#### Assigned task
Restate word for word the lines of the entries below, starting with the line that holds "Lorsque la VRC remonte progressivement, c’est" and ending with the line that holds "Andrea Contucci, detto il Sans", and no others.

Page-level text extractions
%%

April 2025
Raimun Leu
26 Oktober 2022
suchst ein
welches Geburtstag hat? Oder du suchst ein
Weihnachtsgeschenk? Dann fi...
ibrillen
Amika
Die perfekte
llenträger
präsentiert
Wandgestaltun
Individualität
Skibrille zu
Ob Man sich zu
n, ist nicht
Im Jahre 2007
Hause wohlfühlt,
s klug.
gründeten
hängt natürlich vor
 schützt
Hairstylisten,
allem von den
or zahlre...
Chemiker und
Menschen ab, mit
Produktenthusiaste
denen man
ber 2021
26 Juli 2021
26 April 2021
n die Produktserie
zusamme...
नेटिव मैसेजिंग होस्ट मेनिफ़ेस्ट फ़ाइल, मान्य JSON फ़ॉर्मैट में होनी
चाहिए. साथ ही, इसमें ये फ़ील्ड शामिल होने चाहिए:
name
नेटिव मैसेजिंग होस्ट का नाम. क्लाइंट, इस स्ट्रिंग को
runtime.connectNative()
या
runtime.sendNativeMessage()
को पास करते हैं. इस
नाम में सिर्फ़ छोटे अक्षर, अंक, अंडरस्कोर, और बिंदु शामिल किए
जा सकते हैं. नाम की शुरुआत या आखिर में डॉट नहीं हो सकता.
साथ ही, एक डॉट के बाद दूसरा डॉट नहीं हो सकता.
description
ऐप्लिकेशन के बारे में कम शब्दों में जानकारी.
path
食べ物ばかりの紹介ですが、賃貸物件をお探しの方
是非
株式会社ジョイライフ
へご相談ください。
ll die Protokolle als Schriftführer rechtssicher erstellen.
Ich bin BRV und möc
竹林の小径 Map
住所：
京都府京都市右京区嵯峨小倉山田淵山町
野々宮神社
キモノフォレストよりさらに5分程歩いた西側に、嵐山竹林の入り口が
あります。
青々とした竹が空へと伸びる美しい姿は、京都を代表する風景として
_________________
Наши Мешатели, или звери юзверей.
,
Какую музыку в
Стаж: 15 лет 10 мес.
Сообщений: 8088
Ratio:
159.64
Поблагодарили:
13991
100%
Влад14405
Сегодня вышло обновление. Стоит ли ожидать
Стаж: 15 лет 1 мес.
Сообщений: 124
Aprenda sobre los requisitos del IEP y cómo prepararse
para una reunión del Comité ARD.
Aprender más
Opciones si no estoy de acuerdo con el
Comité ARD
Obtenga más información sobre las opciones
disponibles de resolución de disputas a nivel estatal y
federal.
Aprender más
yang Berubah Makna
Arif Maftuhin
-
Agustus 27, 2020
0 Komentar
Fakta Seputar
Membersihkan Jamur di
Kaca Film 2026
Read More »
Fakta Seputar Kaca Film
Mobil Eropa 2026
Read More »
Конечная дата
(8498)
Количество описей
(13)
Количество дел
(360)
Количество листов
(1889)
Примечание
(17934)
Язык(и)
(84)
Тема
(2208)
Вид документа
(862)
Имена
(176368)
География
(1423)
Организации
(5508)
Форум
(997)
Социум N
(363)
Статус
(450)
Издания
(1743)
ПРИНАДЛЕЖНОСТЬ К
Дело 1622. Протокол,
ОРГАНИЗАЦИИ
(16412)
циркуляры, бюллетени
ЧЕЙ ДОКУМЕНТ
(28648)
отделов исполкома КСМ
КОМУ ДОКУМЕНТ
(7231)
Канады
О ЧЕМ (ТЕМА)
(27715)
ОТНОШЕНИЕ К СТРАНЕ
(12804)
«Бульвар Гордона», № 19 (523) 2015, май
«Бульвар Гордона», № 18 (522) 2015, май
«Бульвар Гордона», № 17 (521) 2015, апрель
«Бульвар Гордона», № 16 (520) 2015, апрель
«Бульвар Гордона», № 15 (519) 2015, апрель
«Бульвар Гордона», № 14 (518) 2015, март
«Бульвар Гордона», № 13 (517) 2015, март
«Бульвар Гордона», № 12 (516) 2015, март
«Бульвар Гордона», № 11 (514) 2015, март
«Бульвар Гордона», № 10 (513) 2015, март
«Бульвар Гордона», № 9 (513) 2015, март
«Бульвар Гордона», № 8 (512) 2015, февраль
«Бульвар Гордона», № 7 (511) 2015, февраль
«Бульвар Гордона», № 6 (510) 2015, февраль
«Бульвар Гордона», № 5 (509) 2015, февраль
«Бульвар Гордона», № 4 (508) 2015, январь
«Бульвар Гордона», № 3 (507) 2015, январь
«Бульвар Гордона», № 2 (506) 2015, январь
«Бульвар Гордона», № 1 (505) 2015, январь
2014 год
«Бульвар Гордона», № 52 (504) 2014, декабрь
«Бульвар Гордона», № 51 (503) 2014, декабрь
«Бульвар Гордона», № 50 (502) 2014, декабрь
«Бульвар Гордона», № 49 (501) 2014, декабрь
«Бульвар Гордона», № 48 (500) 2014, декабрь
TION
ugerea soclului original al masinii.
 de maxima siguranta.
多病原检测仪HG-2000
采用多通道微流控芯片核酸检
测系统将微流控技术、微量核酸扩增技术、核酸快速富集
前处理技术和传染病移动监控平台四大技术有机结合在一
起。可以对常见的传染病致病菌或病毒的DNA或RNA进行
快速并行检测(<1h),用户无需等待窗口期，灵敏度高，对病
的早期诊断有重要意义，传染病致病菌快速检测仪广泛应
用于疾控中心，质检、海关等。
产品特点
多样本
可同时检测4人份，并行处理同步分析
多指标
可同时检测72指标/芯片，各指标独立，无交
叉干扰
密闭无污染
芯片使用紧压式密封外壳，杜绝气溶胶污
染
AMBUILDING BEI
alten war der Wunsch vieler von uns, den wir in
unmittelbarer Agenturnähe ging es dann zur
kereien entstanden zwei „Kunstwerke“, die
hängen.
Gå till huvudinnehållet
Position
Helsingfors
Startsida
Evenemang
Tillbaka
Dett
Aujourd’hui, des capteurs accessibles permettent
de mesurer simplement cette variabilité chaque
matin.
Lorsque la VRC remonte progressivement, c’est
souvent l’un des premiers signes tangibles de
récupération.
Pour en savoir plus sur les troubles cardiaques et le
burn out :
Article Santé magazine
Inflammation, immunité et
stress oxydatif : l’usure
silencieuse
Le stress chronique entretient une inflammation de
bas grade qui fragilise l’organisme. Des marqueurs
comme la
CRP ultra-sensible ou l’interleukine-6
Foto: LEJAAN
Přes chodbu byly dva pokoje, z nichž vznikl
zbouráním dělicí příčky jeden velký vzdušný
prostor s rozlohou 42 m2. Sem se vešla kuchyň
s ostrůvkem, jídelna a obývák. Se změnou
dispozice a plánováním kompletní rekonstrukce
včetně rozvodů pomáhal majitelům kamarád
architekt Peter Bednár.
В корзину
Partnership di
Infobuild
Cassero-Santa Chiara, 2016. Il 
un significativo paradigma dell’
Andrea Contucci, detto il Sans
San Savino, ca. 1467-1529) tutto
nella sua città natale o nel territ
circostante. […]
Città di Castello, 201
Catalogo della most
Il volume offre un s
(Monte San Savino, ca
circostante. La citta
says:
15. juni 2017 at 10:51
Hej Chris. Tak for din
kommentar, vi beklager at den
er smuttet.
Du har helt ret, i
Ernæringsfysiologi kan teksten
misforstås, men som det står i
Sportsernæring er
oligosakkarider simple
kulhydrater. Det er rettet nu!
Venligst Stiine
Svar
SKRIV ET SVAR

%%

#### Exercise answer
Lorsque la VRC remonte progressivement, c’est
souvent l’un des premiers signes tangibles de
récupération.
Pour en savoir plus sur les troubles cardiaques et le
burn out :
Article Santé magazine
Inflammation, immunité et
stress oxydatif : l’usure
silencieuse
Le stress chronique entretient une inflammation de
bas grade qui fragilise l’organisme. Des marqueurs
comme la
CRP ultra-sensible ou l’interleukine-6
Foto: LEJAAN
Přes chodbu byly dva pokoje, z nichž vznikl
zbouráním dělicí příčky jeden velký vzdušný
prostor s rozlohou 42 m2. Sem se vešla kuchyň
s ostrůvkem, jídelna a obývák. Se změnou
dispozice a plánováním kompletní rekonstrukce
včetně rozvodů pomáhal majitelům kamarád
architekt Peter Bednár.
В корзину
Partnership di
Infobuild
Cassero-Santa Chiara, 2016. Il 
un significativo paradigma dell’
Andrea Contucci, detto il Sans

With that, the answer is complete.